Dataset entries:
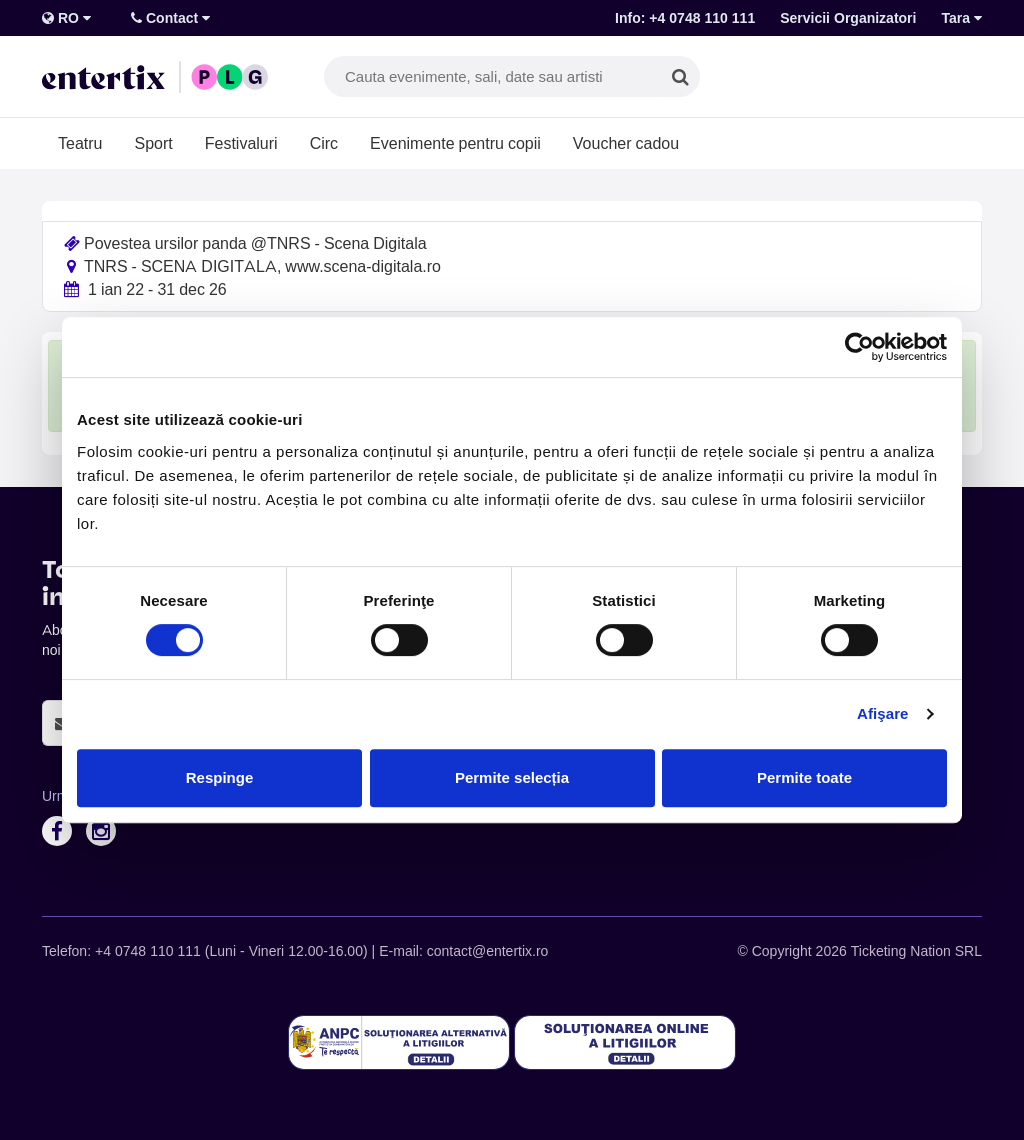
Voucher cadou (626, 143)
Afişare (883, 713)
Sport (153, 143)
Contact (170, 18)
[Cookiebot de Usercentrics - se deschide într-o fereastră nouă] (859, 347)
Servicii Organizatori (848, 18)
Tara (961, 18)
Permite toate (804, 777)
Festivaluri (241, 143)
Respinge (220, 777)
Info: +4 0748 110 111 (685, 18)
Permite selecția (512, 777)
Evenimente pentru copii (455, 143)
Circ (324, 143)
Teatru (80, 143)
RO (66, 18)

Work order
Whatever pictures the entries contain, omit them, and write the rest out exactly.

Result of this exercise
Voucher cadou (626, 143)
Afişare (883, 713)
Sport (153, 143)
Contact (170, 18)
[Cookiebot de Usercentrics - se deschide într-o fereastră nouă] (859, 347)
Servicii Organizatori (848, 18)
Tara (961, 18)
Permite toate (804, 777)
Festivaluri (241, 143)
Respinge (220, 777)
Info: +4 0748 110 111 (685, 18)
Permite selecția (512, 777)
Evenimente pentru copii (455, 143)
Circ (324, 143)
Teatru (80, 143)
RO (66, 18)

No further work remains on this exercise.